No-gos at Christmas are:
- Sweets or other treats which we like to eat at Christmas.
- Chocolate: Cocoa is poisonous for dogs. Even small amounts contain the active substance theobromine, which can be fatal for dogs.
- Continuing on the theme of poisonous substances: Poinsettias, which are popular during the Christmas period, are plants which are poisonous for dogs. Above all, make sure that puppies do not nibble them. It is best not to have the plant.
- The festive roast is not suitable for dogs, as it is too highly seasoned, too spicy or too salty.
- Do not leave leftover food or sweets lying around unattended.

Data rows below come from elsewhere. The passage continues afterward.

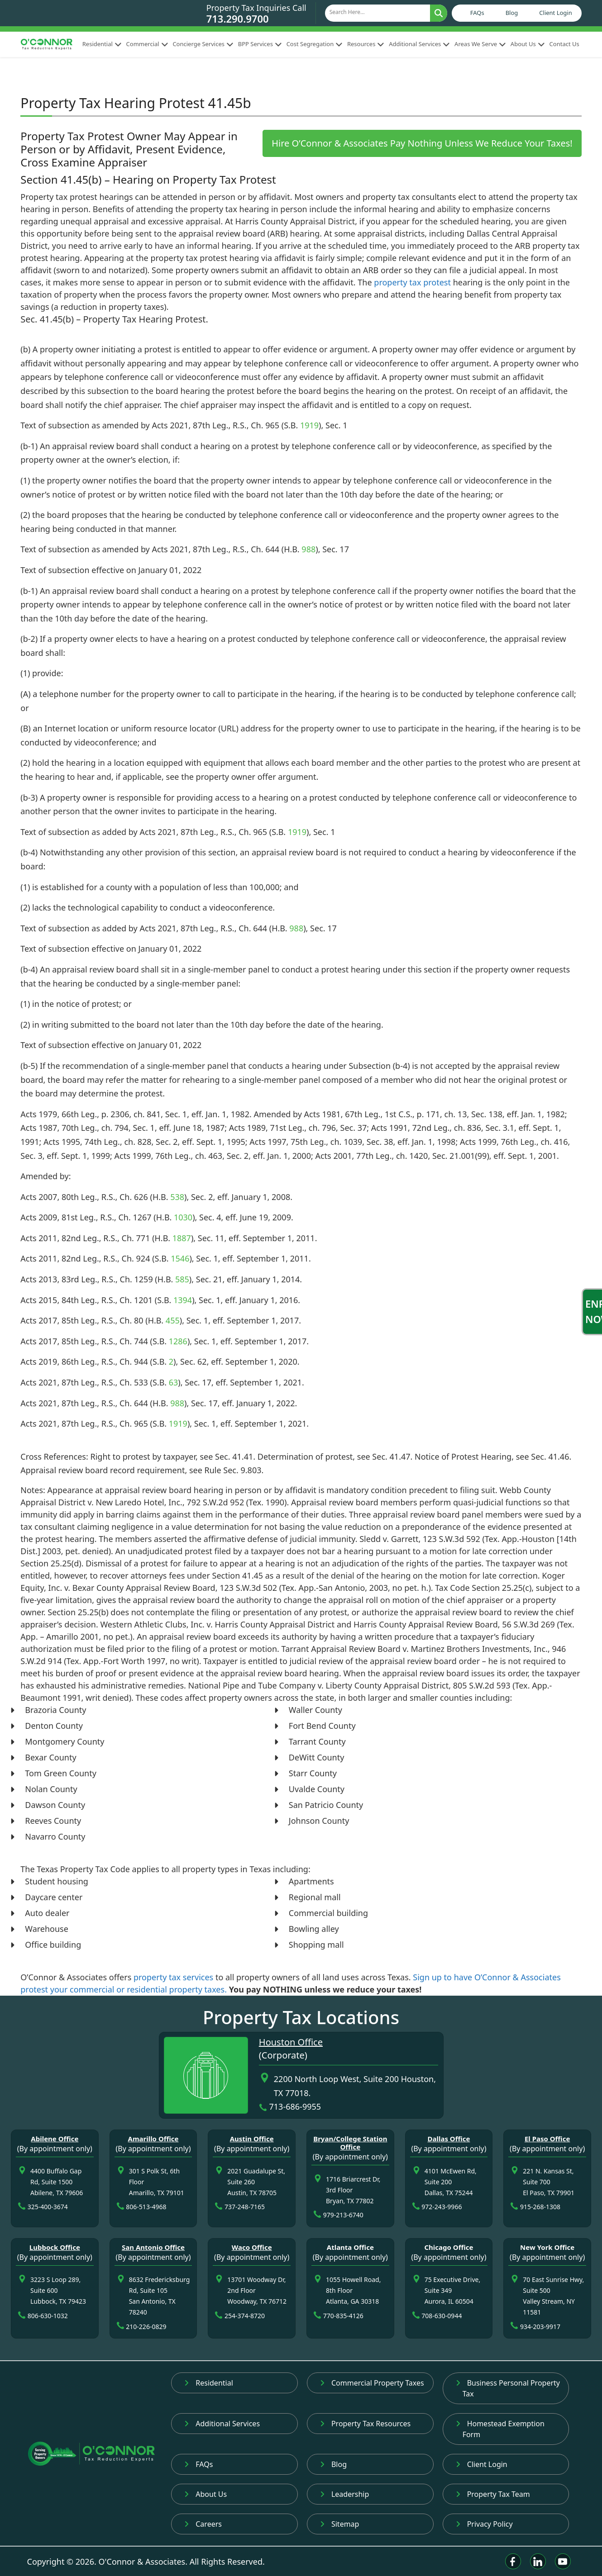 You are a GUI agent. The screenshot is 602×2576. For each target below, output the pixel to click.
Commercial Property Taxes (372, 2383)
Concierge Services (202, 44)
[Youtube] (563, 2561)
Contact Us (564, 44)
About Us (528, 44)
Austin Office (252, 2138)
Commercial (147, 44)
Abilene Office (54, 2138)
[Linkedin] (538, 2561)
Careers (203, 2524)
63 (173, 1382)
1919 (309, 425)
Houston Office (291, 2042)
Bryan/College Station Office (350, 2142)
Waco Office (252, 2247)
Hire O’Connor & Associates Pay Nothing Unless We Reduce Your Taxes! (422, 143)
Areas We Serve (480, 44)
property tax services (173, 1977)
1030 (183, 1217)
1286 (178, 1341)
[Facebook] (513, 2561)
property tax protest (412, 282)
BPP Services (260, 44)
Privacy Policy (484, 2524)
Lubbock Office (54, 2247)
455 (173, 1320)
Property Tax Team (493, 2494)
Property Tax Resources (365, 2424)
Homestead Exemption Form (500, 2429)
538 (177, 1196)
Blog (512, 13)
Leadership (344, 2494)
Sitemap (339, 2524)
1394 (182, 1300)
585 (182, 1279)
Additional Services (419, 44)
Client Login (555, 13)
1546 (180, 1258)
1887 (181, 1238)
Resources (365, 44)
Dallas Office (449, 2138)
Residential (102, 44)
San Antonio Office (153, 2247)
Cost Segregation (315, 44)
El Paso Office (547, 2138)
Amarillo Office (153, 2138)
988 (308, 549)
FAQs (477, 13)
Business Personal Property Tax (508, 2388)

Instead, offer your four-legged friends dog biscuits which you have cooked yourself during Advent. There is also no reason why you cannot have a special Christmas menu for dogs, including ingredients which are suitable for dogs.
We also eat more during the cold season and particularly around Christmas. At the end of the day, we burn off more calories in the winter months. It is just the same with dogs. This means that they can be given a bit more food than usual.
Checking your animal’s weight during the winter helps to manage the giving of extra food.
Christmas and winter meals for dogs can, for example, be supplemented with ingredients or they should already contain these ingredients.
The following ingredients or components should be contained:
- Protein for the production of keratin (strengthens the coat)
- Vitamin B
- Fatty acids (particularly salmon oil)
When friends and family visit, they should also abide by applicable “dog rules”, be respectful of your dog’s rest and relaxation areas and make sure that they give him/her only treats which are suitable for dogs.
Lastly, another tip for the whole of the Christmas period: Where possible, do not leave your four-legged friend unattended in the Christmas room or kitchen, where he can have access to food without any difficulty.
With a bit of care and a few rules for dogs and humans, the Christmas period can be a lovely time full of joy and relaxation for the whole family, including any animals!